Reinforcement Learning Integration
The Epsilon-Greedy Bandit Agent
FileSense has permanently evolved from a static script to an adaptive intelligent system. I integrated a Reinforcement Learning (RL) agent based on the Epsilon-Greedy Bandit algorithm.
Core Logic
The agent’s goal is to maximize Accuracy while minimizing Latency and API Costs. It achieves this by dynamically choosing between three operating policies for every file it encounters:
| Policy |
Threshold |
Allow GenAI? |
Description |
| A |
0.45 |
Yes |
Conservative. Requires high similarity to exist. Uses API frequently for new concepts. |
| B |
0.40 |
Yes |
Balanced. A middle ground between strictness and autonomy. |
| C |
0.35 |
No |
Efficient. Aggressive vector matching. Strictly forbids API calls to ensure speed. |
The Learning Loop
- State: The system observes a new file.
- Action: The Agent selects a policy (A, B, or C).
- Exploration: Tries random policies to discover new efficiencies (Epsilon = 10%).

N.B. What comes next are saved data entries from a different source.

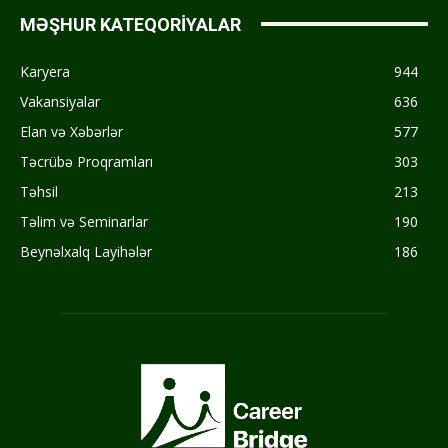
MƏŞHUR KATEQORİYALAR
Karyera
944
Vakansiyalar
636
Elan və Xəbərlər
577
Təcrübə Proqramları
303
Təhsil
213
Təlim və Seminarlar
190
Beynəlxalq Layihələr
186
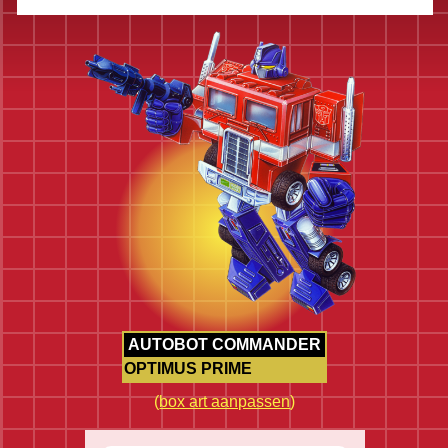
AUTOBOT COMMANDER
OPTIMUS PRIME
(
box art aanpassen
)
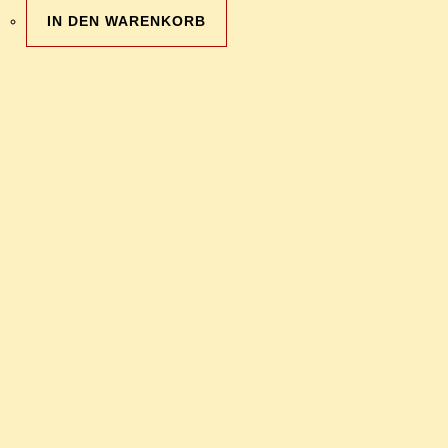
IN DEN WARENKORB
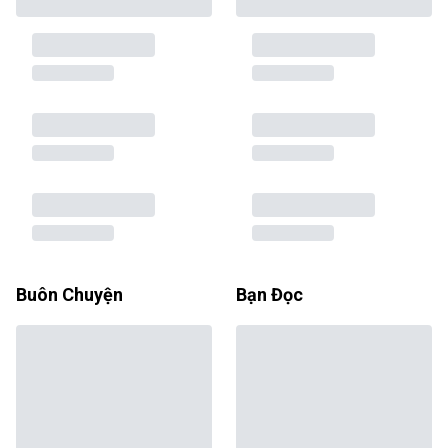
Buôn Chuyện
Bạn Đọc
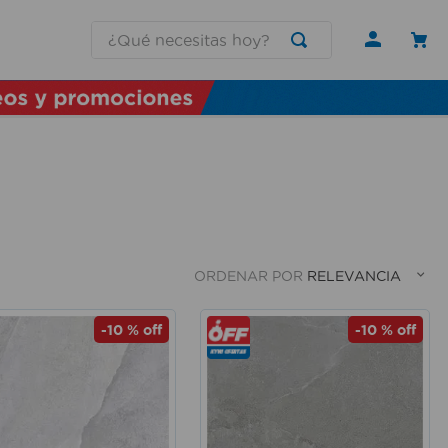
¿Qué necesitas hoy?
ORDENAR POR
RELEVANCIA
-
10 %
off
-
10 %
off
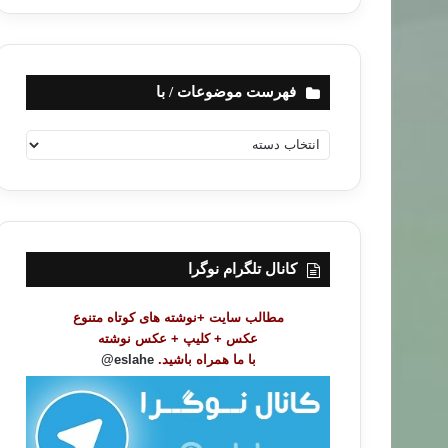
فهرست موضوعات / با
ف
ه
ر
س
ت
م
و
کانال تلگرام نوگرا
ض
و
مطالب سایت +نوشته های کوتاه متنوع
ع
عکس + کلیپ + عکس نوشته
ا
با ما همراه باشید.
eslahe@
ت
/
ب
ا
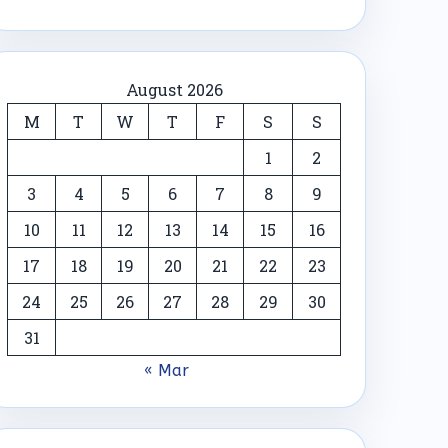
August 2026
M
T
W
T
F
S
S
1
2
3
4
5
6
7
8
9
10
11
12
13
14
15
16
17
18
19
20
21
22
23
24
25
26
27
28
29
30
31
« Mar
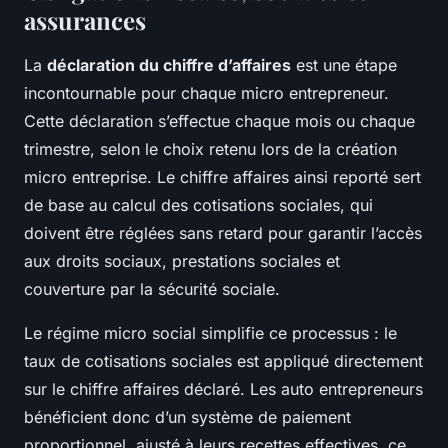
assurances
La
déclaration du chiffre d’affaires
est une étape
incontournable pour chaque micro entrepreneur.
Cette déclaration s’effectue chaque mois ou chaque
trimestre, selon le choix retenu lors de la création
micro entreprise. Le chiffre affaires ainsi reporté sert
de base au calcul des cotisations sociales, qui
doivent être réglées sans retard pour garantir l’accès
aux droits sociaux, prestations sociales et
couverture par la sécurité sociale.
Le régime micro social simplifie ce processus : le
taux de cotisations sociales est appliqué directement
sur le chiffre affaires déclaré. Les auto entrepreneurs
bénéficient donc d’un système de paiement
proportionnel, ajusté à leurs recettes effectives, ce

- Exploitation: Chooses the best-known policy for reliability (90%).
- Reward:
- +1 (Success): File was sorted correctly without manual intervention.
- 0 (Failure): File required manual sorting or API failed.

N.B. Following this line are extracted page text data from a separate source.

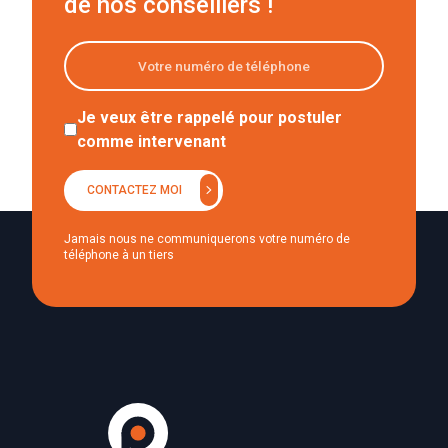
de nos conseillers !
Je veux être rappelé pour postuler
comme intervenant
chevron_right
CONTACTEZ MOI
Jamais nous ne communiquerons votre numéro de
téléphone à un tiers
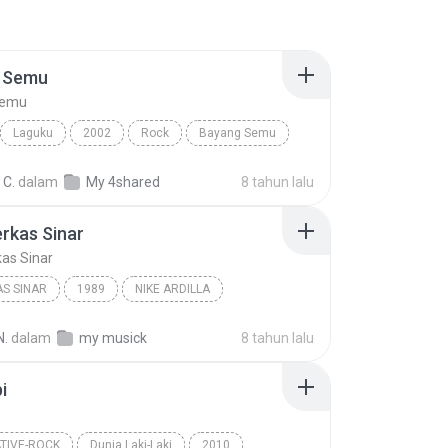
 Semu
Semu
Laguku
2002
Rock
Bayang Semu
 C.
dalam
My 4shared
8 tahun lalu
rkas Sinar
as Sinar
S SINAR
1989
NIKE ARDILLA
kas Sinar
N.
dalam
my musick
8 tahun lalu
i
TIVE-ROCK
Dunia Laki-Laki
2010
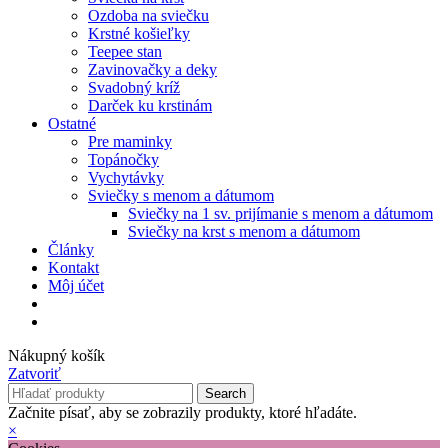
Ozdoba na sviečku
Krstné košieľky
Teepee stan
Zavinovačky a deky
Svadobný kríž
Darček ku krstinám
Ostatné
Pre maminky
Topánočky
Vychytávky
Sviečky s menom a dátumom
Sviečky na 1 sv. prijímanie s menom a dátumom
Sviečky na krst s menom a dátumom
Články
Kontakt
Môj účet
Nákupný košík
Zatvoriť
Search
Začnite písať, aby se zobrazily produkty, ktoré hľadáte.
×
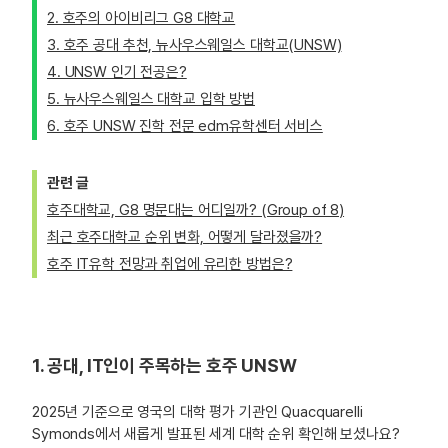
2. 호주의 아이비리그 G8 대학교
3. 호주 공대 추천, 뉴사우스웨일스 대학교(UNSW)
4. UNSW 인기 전공은?
5. 뉴사우스웨일스 대학교 입학 방법
6. 호주 UNSW 진학 전문 edm유학센터 서비스
관련 글
호주대학교, G8 명문대는 어디일까? (Group of 8)
최근 호주대학교 순위 변화, 어떻게 달라졌을까?
호주 IT유학 전망과 취업에 유리한 방법은?
1. 공대, IT인이 주목하는 호주 UNSW
2025년 기준으로 영국의 대학 평가 기관인 Quacquarelli
Symonds에서 새롭게 발표된 세계 대학 순위 확인해 보셨나요?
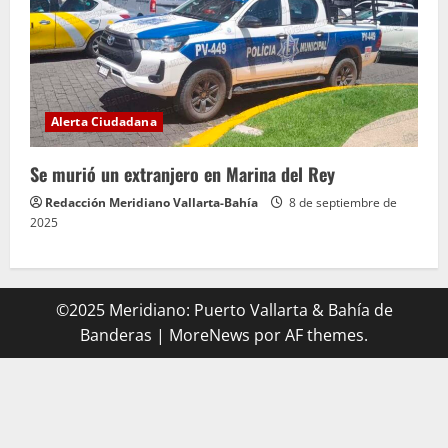
Alerta Ciudadana
Se murió un extranjero en Marina del Rey
Redacción Meridiano Vallarta-Bahía
8 de septiembre de
2025
©2025 Meridiano: Puerto Vallarta & Bahía de
Banderas
|
MoreNews
por AF themes.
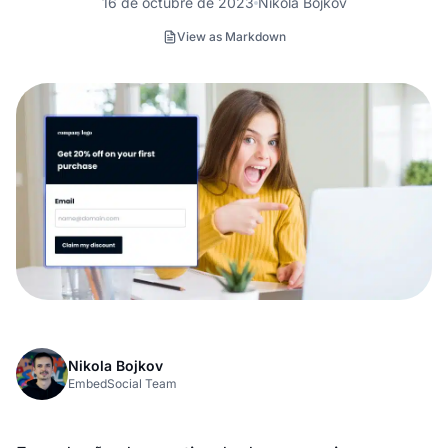
16 de octubre de 2023
Nikola Bojkov
View as Markdown
Nikola Bojkov
EmbedSocial Team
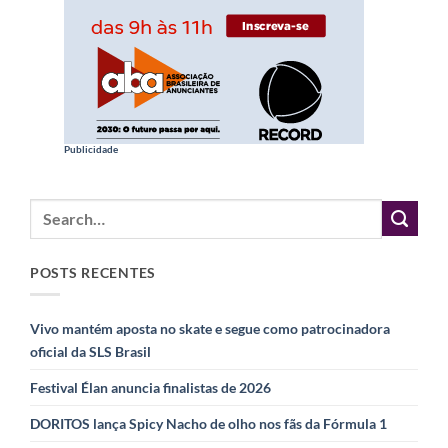
Publicidade
POSTS RECENTES
Vivo mantém aposta no skate e segue como patrocinadora
oficial da SLS Brasil
Festival Élan anuncia finalistas de 2026
DORITOS lança Spicy Nacho de olho nos fãs da Fórmula 1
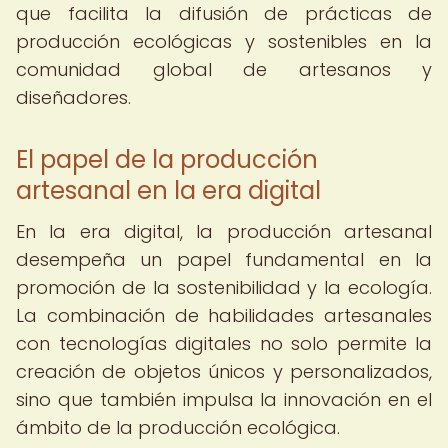
que facilita la difusión de prácticas de
producción ecológicas y sostenibles en la
comunidad global de artesanos y
diseñadores.
El papel de la producción
artesanal en la era digital
En la era digital, la producción artesanal
desempeña un papel fundamental en la
promoción de la sostenibilidad y la ecología.
La combinación de habilidades artesanales
con tecnologías digitales no solo permite la
creación de objetos únicos y personalizados,
sino que también impulsa la innovación en el
ámbito de la producción ecológica.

The Rate Limit Bottleneck (Why paused)
While the RL architecture is sound and fully implemented, I hit a hard external constraint during real-world testing.
The Conflict: RL Speed vs. API Limits
Reinforcement Learning requires rapid feedback loops (trial and error) to converge on an optimal policy. However, the free tier of Google Gemini API imposes severe rate limits (~15 RPM or fewer depending on load).
Evidence from Logs:
Error: 429 RESOURCE_EXHAUSTED ... limit: 20 requests/day ... Please retry in 43.82s
When the RL agent attempted to “Explore” (use GenAI) or when valid files needed labeling, the API would block the request for 40–60 seconds. This destroyed the reward signal:
- The Agent successfully prioritized Policy C (No API) because it was the only one that didn’t crash.
- However, GenAI is still required for unknown files and cannot be disabled entirely.
Conclusion: The Architecture works, the Infrastructure failed.
The RL implementation correctly identified API calls as expensive. The issue was infrastructure-level latency, not algorithmic design.
Architectural Refinement: Event-Only Logging
The system now follows a strict event-first design:
- File processing only emits immutable
served events
- Rewards are not computed inline
- Policy updates are deferred to an explicit rebuild phase
This ensures determinism, thread safety, and auditability.
Offline Policy Rebuild
Policy learning is performed via:
scripts/RL/rebuild_policy_stats.py
This script:
- Reads historical events
- Computes rewards
- Rebuilds policy statistics from scratch
This batch-oriented approach avoids inconsistent partial updates and enables reproducible learning.
👤 Manual Feedback Control
Feedback and learning are intentionally manual:
- Prevents silent policy poisoning
- Ensures user intent
- Supports multi-user environments
A single command can now:
- Apply feedback
- Rebuild policy stats
- Update future policy selection
This design mirrors production ML telemetry systems.